The recording was a much more simple affair. In the middle of their tour with the Pixies, the band finally got together in the studio in the second half of 2022 and pulled together Expired Candy with their longtime producer Jonathon Boulet.
“Jono has this weird way of sitting in the room and remaining quite silent and observing us as a unit,” says Georgia. “He’ll listen to us reference certain songs or certain parts of songs – and then we get the mixes back and it’s exactly right. It’s like he does it silently, it’s really quite magical. He must be reading our minds.”
As for that Pixies support slot, Cecil says simply that it was “life-changing”. The band – collectively, and each member individually – have drawn a huge amount of inspiration from the ’90s icons.
“A cute little story from when we first started playing was that the Pixies were touring, it must have been 2019 or 2017,” says Sophie. “I wrote them an email that’s still in our Body Type inbox saying ‘hello, we’re a new band from Sydney and we really love the Pixies. If you’d like to take us on tour, we’d love to come’. Here we are, in 2023, and we just did it.”
“It was incredibly validating,” adds Cecil. “We’d had two years of COVID and waiting to release that first album. To finish off that year touring with our heroes, playing the Opera House… it will forever be etched into our minds.”
Expired Candy is a thrilling record, more elastic and sprawling than their debut. It features the best writing of the band’s career – stark reflections of Australian life and contemplations on generational pain and struggle. It’s an album that drifts between time and place, whether it’s the small-town musings of Summer Forever, or the sketchings of Albion Park. They’ve captured the grim banality, and also joyful simplicity, of Australian life through the years, through their lives, and also their mothers and grandmothers and women before them.

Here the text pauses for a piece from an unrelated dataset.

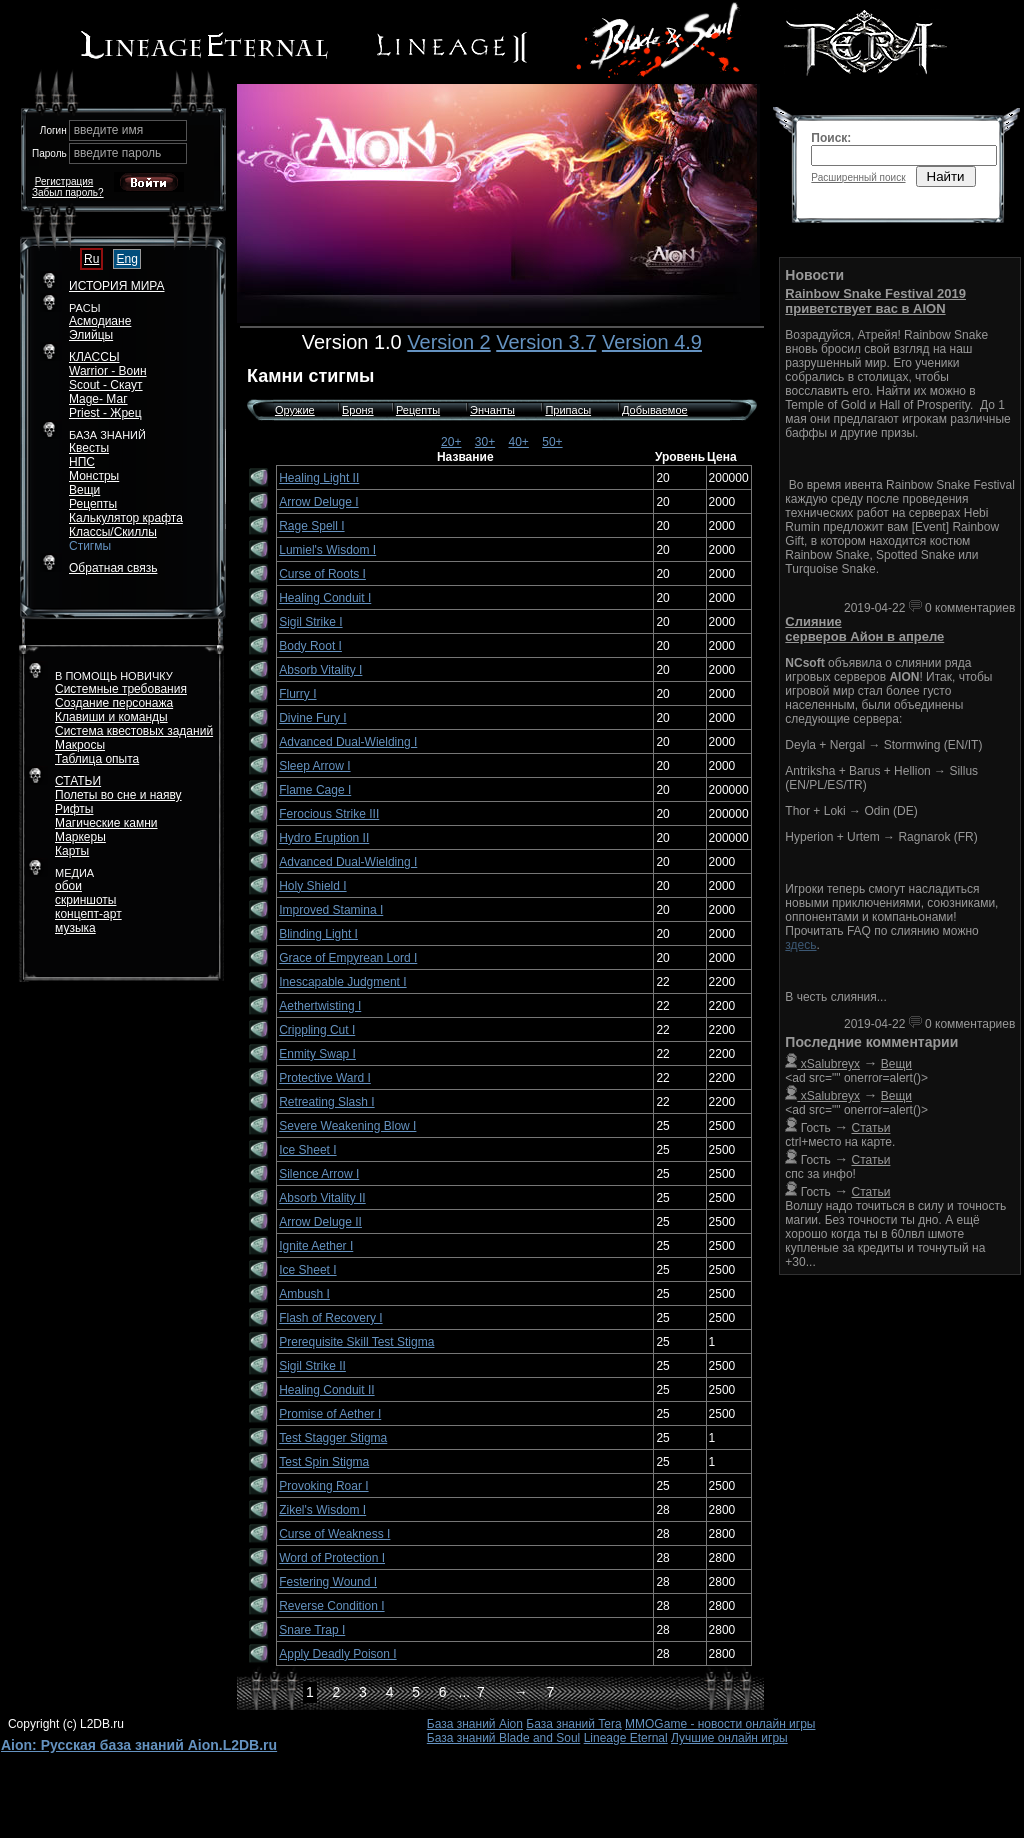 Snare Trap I (312, 1630)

At one point in our chat I mention to the band that the album draws from the great well of Australian Gothic, and I’m met with shocked faces. “It’s so funny that you said that,” Georgia explains after a moment. “Because the amount of times in the studio I said ‘we’re channelling the Australian Gothic’.”

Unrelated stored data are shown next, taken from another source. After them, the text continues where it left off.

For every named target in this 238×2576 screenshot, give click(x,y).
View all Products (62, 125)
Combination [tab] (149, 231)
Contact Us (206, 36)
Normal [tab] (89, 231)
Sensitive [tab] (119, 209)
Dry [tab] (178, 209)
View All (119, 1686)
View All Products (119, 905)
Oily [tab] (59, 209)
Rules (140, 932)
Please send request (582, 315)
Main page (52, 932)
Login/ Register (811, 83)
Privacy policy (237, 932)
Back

It’s also, Georgia goes on to say, a very classic coming-of-age album for the band, who threw themselves back into the music of the nineties while they were writing Expired Candy – which comes across very strongly on tracks such as the languid and shoegazey Beat You Up. “Like that bildungsroman thing, you know?” Georgia says. “Coming of age in the Australian nineties.”
The mention of “bildungsroman” kicks off another funny moment, as I show the band the recent search I made about the term while listening to the album a few days before. The band laugh, before telling a story about doing the Good Weekend quiz backstage at a show recently and coming undone over a question about the concept. “We didn’t get it right, but we would have if Georgia was on the team that day,” Sophie says, going on to express her admiration for Spectrum word-wizard David Astle.
While they peppered Everything’s Dangerous… with references to authors such as Eve Babitz and modern art, Expired Candy is much more direct in its approach. When asked whether this is their most personal release, all four of them nod in agreement. “This is much more personal,” Sophie continues. “For my writing personally, it was focused on my relationships – family, friends, and my lovers.”
It was people this time, not things, that inspired them, Sophie says. It served them well, as Expired Candy feels like an Australian classic.